Probably in a few years, the prosecuting landscape in Europe will change, as interactions with the regulator will be similar to the types of interactions businesses have with financial regulators.
High cost to the organisation
Still, Europe has not experienced the same conditions that that American courts have. However the EU GDPR steers an increased private right of action for violations of the law, both for material or non-material damage by the Board, Management and Data Controllers.
The Data subject can sue for compensation based on the damage suffered and the alleged grievance that will take place, often as a “follow-on” to data protection authorities’ investigations. The court can decide on the damages, depending on the sympathy (if a child is involved, always settle), for the apparent use, misuse, abuse, and the size of the breach.

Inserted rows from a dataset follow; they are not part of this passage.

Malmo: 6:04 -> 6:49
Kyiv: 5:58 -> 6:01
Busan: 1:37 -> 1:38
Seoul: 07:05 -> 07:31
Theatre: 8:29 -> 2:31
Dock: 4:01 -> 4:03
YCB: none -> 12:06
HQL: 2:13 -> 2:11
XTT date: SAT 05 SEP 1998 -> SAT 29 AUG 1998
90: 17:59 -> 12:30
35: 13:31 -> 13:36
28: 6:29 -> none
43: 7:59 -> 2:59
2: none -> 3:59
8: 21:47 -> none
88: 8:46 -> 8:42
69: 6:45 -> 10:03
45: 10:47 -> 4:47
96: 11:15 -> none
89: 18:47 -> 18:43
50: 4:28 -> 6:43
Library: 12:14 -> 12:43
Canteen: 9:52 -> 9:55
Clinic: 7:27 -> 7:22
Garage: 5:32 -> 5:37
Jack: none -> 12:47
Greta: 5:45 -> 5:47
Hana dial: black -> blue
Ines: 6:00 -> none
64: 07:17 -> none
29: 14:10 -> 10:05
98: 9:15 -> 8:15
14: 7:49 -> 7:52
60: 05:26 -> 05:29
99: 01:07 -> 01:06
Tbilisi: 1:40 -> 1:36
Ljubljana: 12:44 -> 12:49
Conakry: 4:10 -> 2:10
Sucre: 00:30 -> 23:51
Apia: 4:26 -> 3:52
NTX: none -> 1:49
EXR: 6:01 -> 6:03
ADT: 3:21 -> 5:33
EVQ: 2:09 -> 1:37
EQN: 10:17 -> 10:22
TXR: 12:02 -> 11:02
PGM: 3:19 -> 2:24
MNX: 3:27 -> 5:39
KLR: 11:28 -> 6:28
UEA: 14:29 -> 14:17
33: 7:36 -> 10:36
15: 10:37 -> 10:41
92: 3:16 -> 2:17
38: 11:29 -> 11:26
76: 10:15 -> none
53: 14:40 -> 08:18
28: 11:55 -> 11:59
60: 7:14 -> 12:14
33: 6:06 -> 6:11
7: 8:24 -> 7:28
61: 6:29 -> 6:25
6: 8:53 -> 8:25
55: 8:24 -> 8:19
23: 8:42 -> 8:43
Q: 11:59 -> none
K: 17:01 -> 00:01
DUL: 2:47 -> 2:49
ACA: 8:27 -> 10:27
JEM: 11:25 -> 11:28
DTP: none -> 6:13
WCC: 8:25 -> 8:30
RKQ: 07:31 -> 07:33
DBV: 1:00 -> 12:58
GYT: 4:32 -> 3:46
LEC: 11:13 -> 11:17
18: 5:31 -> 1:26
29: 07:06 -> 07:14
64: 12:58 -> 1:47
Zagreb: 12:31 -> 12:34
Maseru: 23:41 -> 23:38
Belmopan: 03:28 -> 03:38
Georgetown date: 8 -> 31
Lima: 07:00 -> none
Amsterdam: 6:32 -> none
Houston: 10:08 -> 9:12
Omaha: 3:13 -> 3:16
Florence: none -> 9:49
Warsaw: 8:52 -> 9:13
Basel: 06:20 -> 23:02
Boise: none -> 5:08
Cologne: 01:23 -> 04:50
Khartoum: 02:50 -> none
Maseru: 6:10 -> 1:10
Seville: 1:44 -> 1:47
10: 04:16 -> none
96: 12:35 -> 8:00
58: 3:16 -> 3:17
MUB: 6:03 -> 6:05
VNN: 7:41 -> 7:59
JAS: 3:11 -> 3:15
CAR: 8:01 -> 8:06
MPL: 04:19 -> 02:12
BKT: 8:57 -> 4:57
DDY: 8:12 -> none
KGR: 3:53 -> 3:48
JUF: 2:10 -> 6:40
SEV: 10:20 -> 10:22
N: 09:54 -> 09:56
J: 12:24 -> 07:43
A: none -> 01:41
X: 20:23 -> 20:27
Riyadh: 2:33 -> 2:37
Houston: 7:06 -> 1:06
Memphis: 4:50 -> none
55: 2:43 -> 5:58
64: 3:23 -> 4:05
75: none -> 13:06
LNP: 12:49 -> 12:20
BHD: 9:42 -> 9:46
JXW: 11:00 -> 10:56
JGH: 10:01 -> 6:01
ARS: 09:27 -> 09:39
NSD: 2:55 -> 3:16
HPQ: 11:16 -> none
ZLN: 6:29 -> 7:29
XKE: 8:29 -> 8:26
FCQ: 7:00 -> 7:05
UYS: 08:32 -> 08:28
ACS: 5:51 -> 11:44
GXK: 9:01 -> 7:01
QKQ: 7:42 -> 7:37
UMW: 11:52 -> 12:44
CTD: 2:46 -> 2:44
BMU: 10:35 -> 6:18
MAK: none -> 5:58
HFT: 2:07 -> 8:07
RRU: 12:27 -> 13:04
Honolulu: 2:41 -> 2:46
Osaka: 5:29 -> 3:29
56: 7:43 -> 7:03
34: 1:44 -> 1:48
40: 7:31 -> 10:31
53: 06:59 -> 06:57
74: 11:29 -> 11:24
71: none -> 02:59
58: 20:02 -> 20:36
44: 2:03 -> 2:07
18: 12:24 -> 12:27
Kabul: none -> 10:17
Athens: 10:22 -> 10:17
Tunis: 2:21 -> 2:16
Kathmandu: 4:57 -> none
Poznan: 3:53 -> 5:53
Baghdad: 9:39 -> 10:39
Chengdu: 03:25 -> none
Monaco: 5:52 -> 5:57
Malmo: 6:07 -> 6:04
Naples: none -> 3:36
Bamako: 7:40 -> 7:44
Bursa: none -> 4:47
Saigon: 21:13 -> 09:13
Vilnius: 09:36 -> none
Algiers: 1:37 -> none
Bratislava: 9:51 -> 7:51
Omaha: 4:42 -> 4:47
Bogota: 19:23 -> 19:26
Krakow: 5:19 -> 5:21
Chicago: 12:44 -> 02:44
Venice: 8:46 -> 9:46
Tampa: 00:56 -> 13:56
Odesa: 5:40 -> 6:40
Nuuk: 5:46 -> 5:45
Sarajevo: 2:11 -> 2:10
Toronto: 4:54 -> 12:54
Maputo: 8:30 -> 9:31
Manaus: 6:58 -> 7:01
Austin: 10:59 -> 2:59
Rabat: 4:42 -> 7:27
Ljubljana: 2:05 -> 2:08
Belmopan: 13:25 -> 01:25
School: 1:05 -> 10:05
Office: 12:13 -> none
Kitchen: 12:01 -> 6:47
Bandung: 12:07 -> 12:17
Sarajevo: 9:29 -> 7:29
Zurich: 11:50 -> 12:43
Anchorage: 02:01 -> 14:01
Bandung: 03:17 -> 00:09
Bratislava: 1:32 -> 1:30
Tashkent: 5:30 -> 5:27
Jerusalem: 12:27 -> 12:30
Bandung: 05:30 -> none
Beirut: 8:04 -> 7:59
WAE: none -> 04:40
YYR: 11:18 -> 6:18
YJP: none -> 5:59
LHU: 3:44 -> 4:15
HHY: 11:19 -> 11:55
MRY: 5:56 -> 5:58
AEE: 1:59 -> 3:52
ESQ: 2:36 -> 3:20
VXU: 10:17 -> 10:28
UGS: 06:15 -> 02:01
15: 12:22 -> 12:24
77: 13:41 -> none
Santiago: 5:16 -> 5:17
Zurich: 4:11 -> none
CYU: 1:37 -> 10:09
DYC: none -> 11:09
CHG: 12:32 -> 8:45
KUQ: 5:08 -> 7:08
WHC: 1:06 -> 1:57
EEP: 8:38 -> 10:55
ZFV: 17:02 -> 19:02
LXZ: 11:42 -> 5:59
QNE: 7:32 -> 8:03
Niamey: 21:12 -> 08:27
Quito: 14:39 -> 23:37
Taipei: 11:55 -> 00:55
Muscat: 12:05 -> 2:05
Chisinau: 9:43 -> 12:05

From how the data is processed to monetary compensation
In Europe, courts do not compensate for immaterial, emotional damages except for under extreme circumstances., and even then the amounts are substantially lower than in the US. However, suppose the Data subject can convince the court that my data was processed unlawfully, causing damage for life. In that case, the GDPR mandates the data Subject to be compensated for immaterial damages. This precedence can be litigation feast for consumer protection lawyers.
Scenario I: If there is a case of unlawful data processing, involving a data breach where thousands or even millions of individuals are potentially affected, lawyers can assemble a class of people to file a case. Litigation funders are available in Europe to advertise the breach on websites to seek out individuals be a part of the affected group and get a share of the cashout.
Scenario II: The other trend is the “follow-on” claims — claims brought based mainly on a regulatory finding and seeking private damages. That has changed both the organization’s risk appetite in its decision to accept or appeal a DPA’s fine, as well as the relationship between organization and DPA in talks leading up to a fine. Organizations will look in the regulatory text that could provide the basis for civil litigation. The result is to appeal even if the fine is comparatively low, due to the follow on damages
Scenario III: Before a regulator decides for a potential fine, the authority takes the trouble of investigating, getting together the disclosure, discovery, interviewing witnesses and collecting the evidence. The case is then “liability ready-baked” as a follow on the case.
Document and Demonstrate compliance for adequate measures
GDPR article 5, Paragraph 2 of the GDPR states the data controller must be in a position to document and prove it processed personal data in a manner that is compliant with the GDPR, which essentially shifts the burden of proof from the Data Subject to the wrongdoer. GDPR shifts the burden of proof in procedures and processes.